Step1: Recall distance formula

The distance formula between two points \((x_1,y_1)\) and \((x_2,y_2)\) is \(d = \sqrt{(x_2 - x_1)^2+(y_2 - y_1)^2}\).

Step2: Find length of EF

For points \(E(-2,6)\) and \(F(4,3)\):
\(x_1=-2,y_1 = 6,x_2 = 4,y_2=3\)
\(EF=\sqrt{(4 - (-2))^2+(3 - 6)^2}=\sqrt{(6)^2+(-3)^2}=\sqrt{36 + 9}=\sqrt{45}\approx6.7\)

Step3: Find length of EH

For points \(E(-2,6)\) and \(H(-4,2)\):
\(x_1=-2,y_1 = 6,x_2=-4,y_2 = 2\)
\(EH=\sqrt{(-4-(-2))^2+(2 - 6)^2}=\sqrt{(-2)^2+(-4)^2}=\sqrt{4 + 16}=\sqrt{20}\approx4.5\)

Step4: Calculate area of rectangle

Area of rectangle \(A=\text{length}\times\text{width}\), so \(A = EF\times EH\approx6.7\times4.5 = 30.15\approx30.2\) (or using exact values: \(\sqrt{45}\times\sqrt{20}=\sqrt{45\times20}=\sqrt{900} = 30\)).

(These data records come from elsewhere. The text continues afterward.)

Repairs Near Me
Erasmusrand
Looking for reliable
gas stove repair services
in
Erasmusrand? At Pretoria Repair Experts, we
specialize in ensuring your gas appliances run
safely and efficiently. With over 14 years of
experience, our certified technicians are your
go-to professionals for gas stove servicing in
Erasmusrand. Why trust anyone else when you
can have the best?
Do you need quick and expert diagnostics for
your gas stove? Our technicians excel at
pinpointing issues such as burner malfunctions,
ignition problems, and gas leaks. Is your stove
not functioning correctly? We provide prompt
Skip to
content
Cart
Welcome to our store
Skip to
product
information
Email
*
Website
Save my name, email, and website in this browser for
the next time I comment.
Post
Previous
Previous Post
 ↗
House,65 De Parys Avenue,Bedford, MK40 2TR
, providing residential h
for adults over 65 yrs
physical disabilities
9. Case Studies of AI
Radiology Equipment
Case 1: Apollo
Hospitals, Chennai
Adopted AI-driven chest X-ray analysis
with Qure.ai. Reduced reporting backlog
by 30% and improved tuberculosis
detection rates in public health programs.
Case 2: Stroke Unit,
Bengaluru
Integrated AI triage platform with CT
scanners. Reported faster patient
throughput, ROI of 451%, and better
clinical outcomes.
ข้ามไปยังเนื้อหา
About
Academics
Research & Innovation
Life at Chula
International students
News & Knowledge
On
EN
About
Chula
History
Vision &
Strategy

Wait, let's recalculate with exact distance:

Wait, \(\sqrt{45}=3\sqrt{5}\), \(\sqrt{20}=2\sqrt{5}\), so \(3\sqrt{5}\times2\sqrt{5}=6\times5 = 30\). So the exact area is 30.

Answer:

The area of rectangle EFGH is \(\boxed{30}\) (or 30.0 when rounded to nearest tenth).